How do I find the text within a div in the source of a web page using C#

Question

How can I get the HTML code from a website, save it, and find some text by using a LINQ expression?

I'm using the following code to get the source of a web page:


public static String code(string Url)
{
    HttpWebRequest myRequest = (HttpWebRequest)WebRequest.Create(Url);
    myRequest.Method = "GET";
    WebResponse myResponse = myRequest.GetResponse();
    StreamReader sr = new StreamReader(myResponse.GetResponseStream(),
        System.Text.Encoding.UTF8);
    string result = sr.ReadToEnd();
    sr.Close();
    myResponse.Close();
    
    return result;
}

How do I find the text within a div in the source of the web page?

Depends how smart search should be. A simple Contains call might be "good enough." — ashes999
– ashes999, Commented May 20, 2013 at 3:41
Look into using HTMLAgility pack, Fizzler or CSQuery to get the div/text once you have the HTML, anything else is too error prone. — jammykam
– jammykam, Commented May 20, 2013 at 3:43
@GeorgeDuckett That doesn't look like a duplicate of this question, the question you link to is only about retrieving the source, this question is also about querying the DOM. — Mark Rotteveel
– Mark Rotteveel, Commented May 20, 2013 at 8:15
@Mark: Sorry you're quite right, missed the text at the bottom. — George Duckett
– George Duckett, Commented May 20, 2013 at 8:17

Santosh Panda · Accepted Answer · 2013-05-20 04:38:30Z

190

Better you can use the Webclient class to simplify your task:

using System.Net;

using (WebClient client = new WebClient())
{
    string htmlCode = client.DownloadString("http://somesite.com/default.html");
}

answered May 20, 2013 at 4:38

Santosh Panda

7,3418 gold badges45 silver badges58 bronze badges

Sign up to request clarification or add additional context in comments.

3 Comments

Dave Chandler Over a year ago

Any idea why I get this error? 'System.Net.WebClient': type used in a using statement must be implicitly convertible to 'System.IDisposable'

user3916429 Over a year ago

For the using requirement Clearly shown for everyone to use : +1

Himanshu Patel Over a year ago

For those who are getting http 403 error, add client.Headers.Add("user-agent", "Fiddler"); Replace Fiddler with any text you want.

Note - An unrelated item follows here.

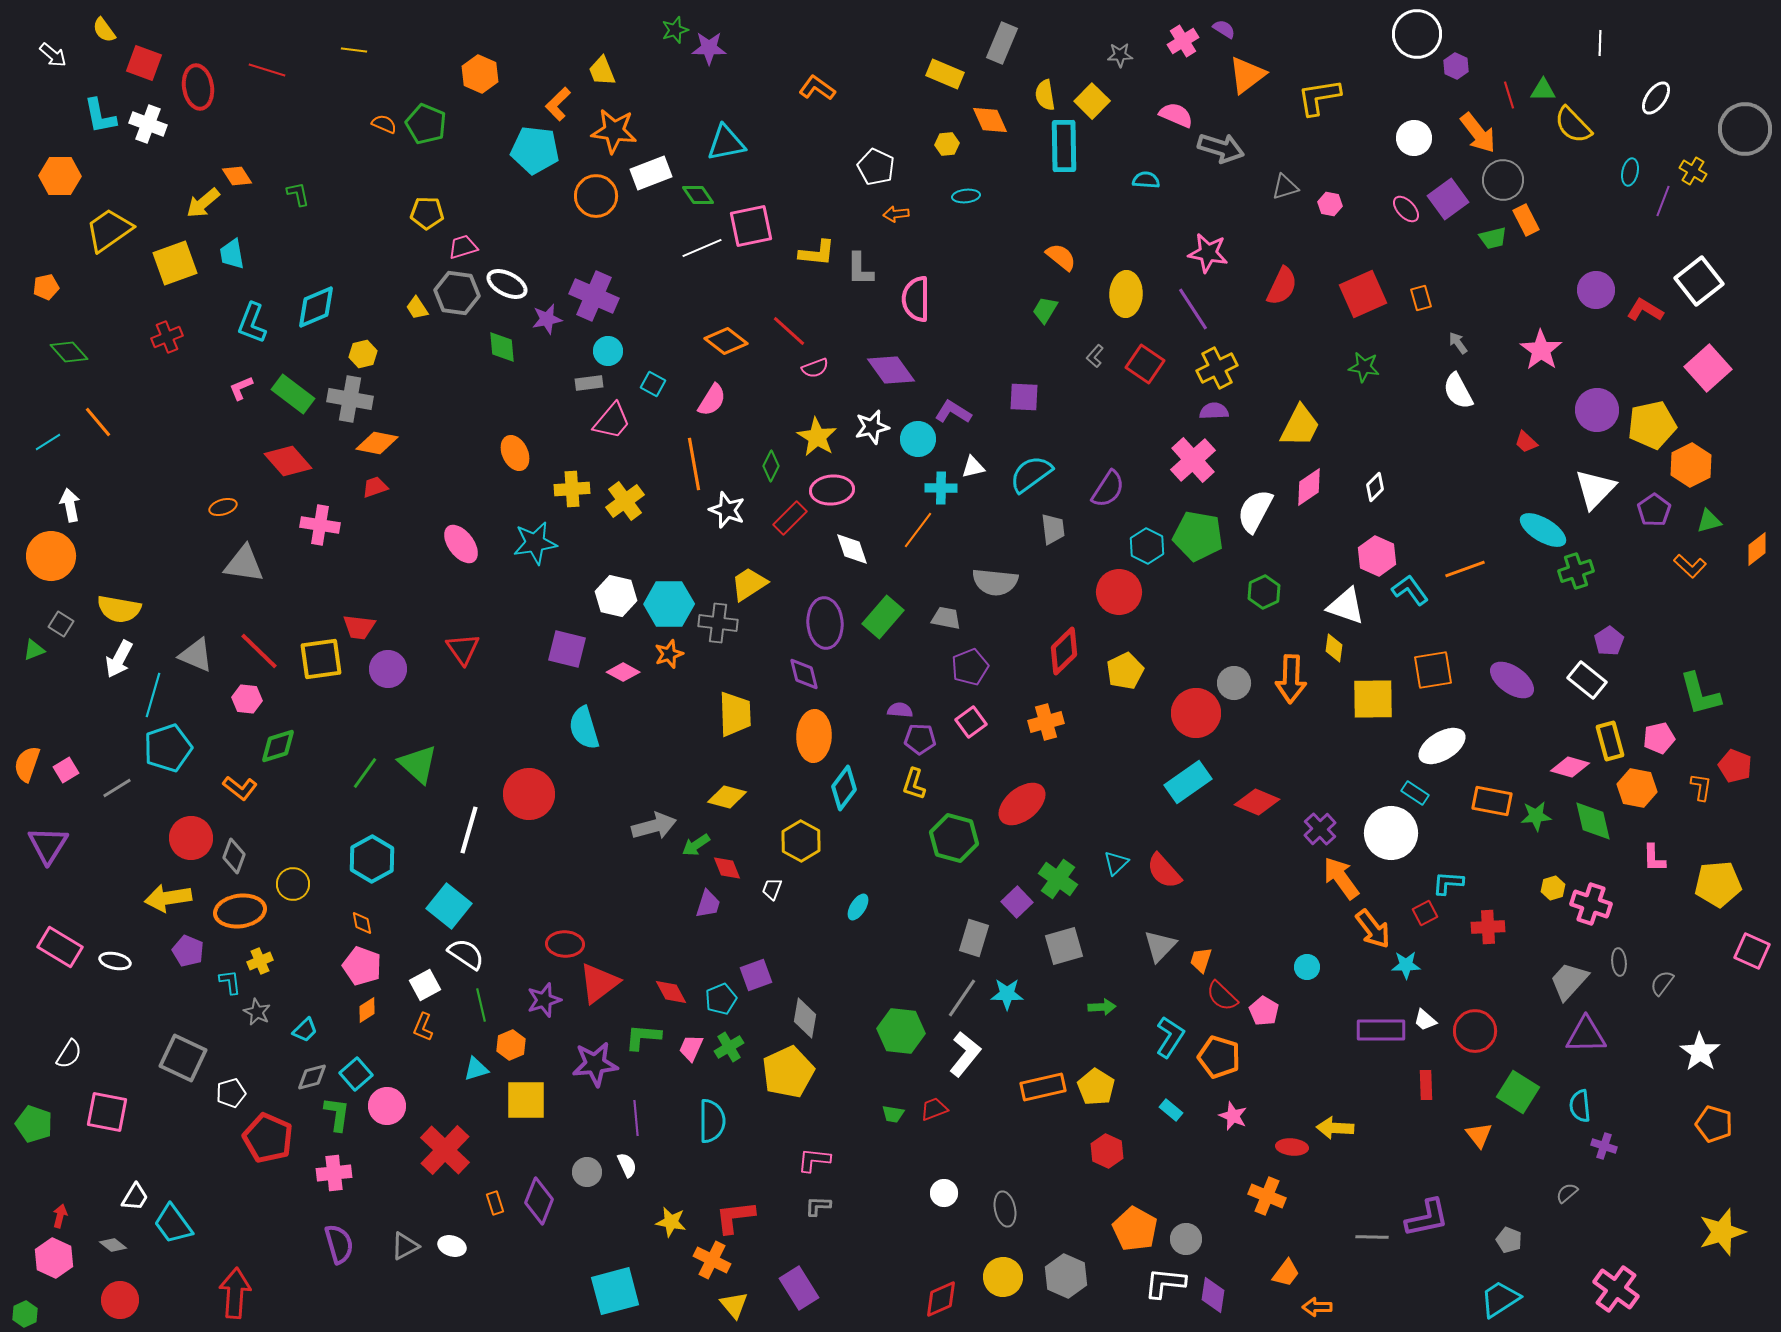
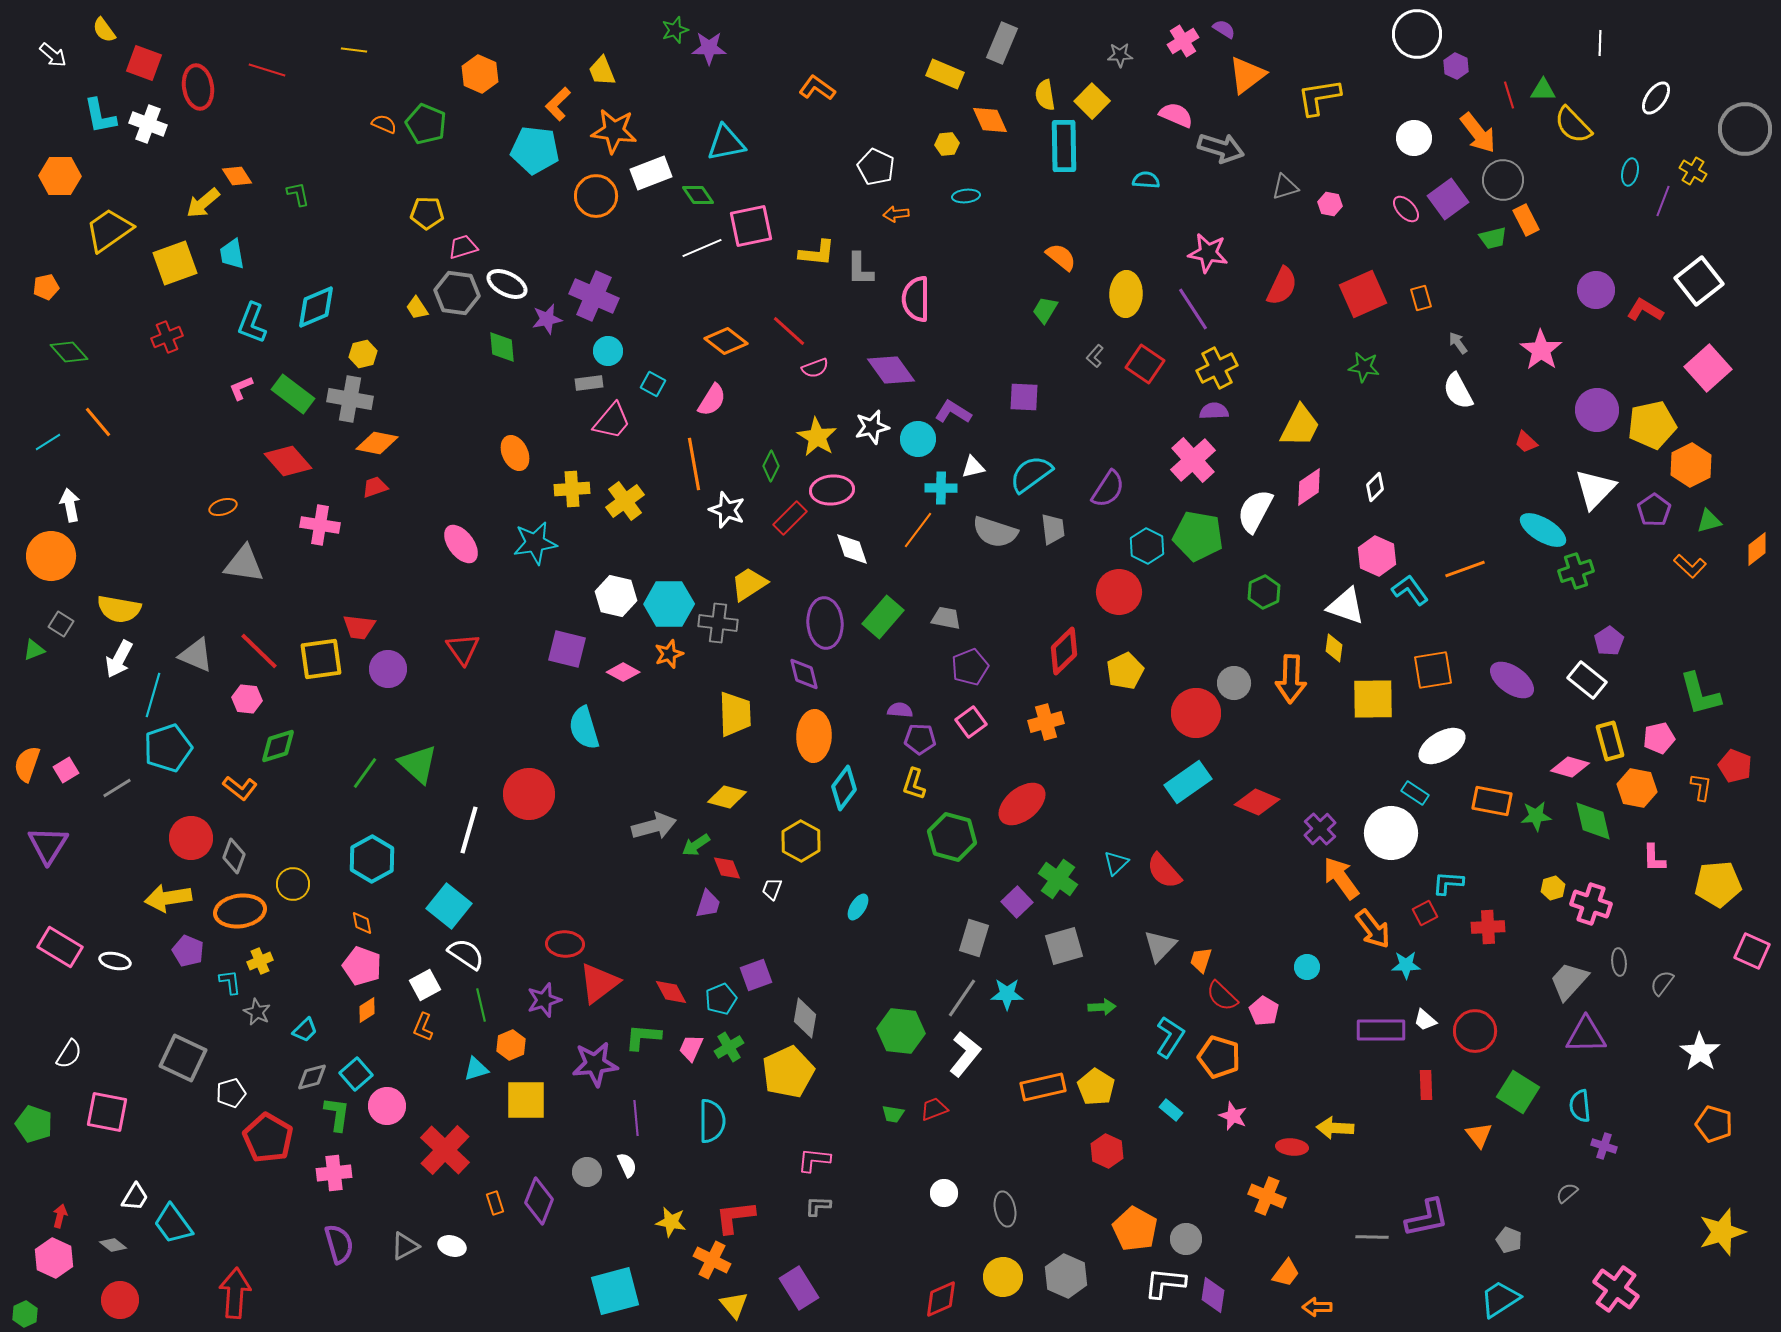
gray semicircle at (995, 582): moved 50 px up; rotated 12 degrees clockwise
green hexagon at (954, 838): moved 2 px left, 1 px up
red pentagon at (268, 1138): rotated 6 degrees clockwise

Toni · Accepted Answer · 2021-04-20 06:19:23Z

120

Getting HTML code from a website. You can use code like this:

string urlAddress = "http://google.com";

HttpWebRequest request = (HttpWebRequest)WebRequest.Create(urlAddress);
HttpWebResponse response = (HttpWebResponse)request.GetResponse();

if (response.StatusCode == HttpStatusCode.OK)
{
    Stream receiveStream = response.GetResponseStream();
    StreamReader readStream = null;
    if (String.IsNullOrWhiteSpace(response.CharacterSet))
        readStream = new StreamReader(receiveStream);
    else
        readStream = new StreamReader(receiveStream,
            Encoding.GetEncoding(response.CharacterSet));
    string data = readStream.ReadToEnd();
    response.Close();
    readStream.Close();
}

This will give you the returned HTML from the website. But find text via LINQ is not that easy. Perhaps it is better to use regular expression but that does not play well with HTML.

edited Apr 20, 2021 at 6:19

Toni

1,6935 gold badges21 silver badges28 bronze badges

answered May 20, 2013 at 3:47

SyntaxError

1,7522 gold badges13 silver badges21 bronze badges

3 Comments

Lightning3 Over a year ago

The Idea of using regex for html or XML is VERY bad coding practice... Going in Your Way - we should use goto keyword everywhere...

Mathieu VIALES Over a year ago

Actually, using regex to search a precise thing within HTML code can be a very decent solution. Atempting to build a HTML parser/interpretor based on regex, on the other hand, would be pure madness. It all depends on the context and the actual task that needs to be performed, but saying that "regex never plays well with HTML" simply isn't a global, unalinable truth. stackoverflow.com/a/1733489/6838730

Sam Hobbs Over a year ago

@MathieuVIALES programmers can get in a trap where they think something is simple and then it becomes complicated but they have too much investment in their first choice.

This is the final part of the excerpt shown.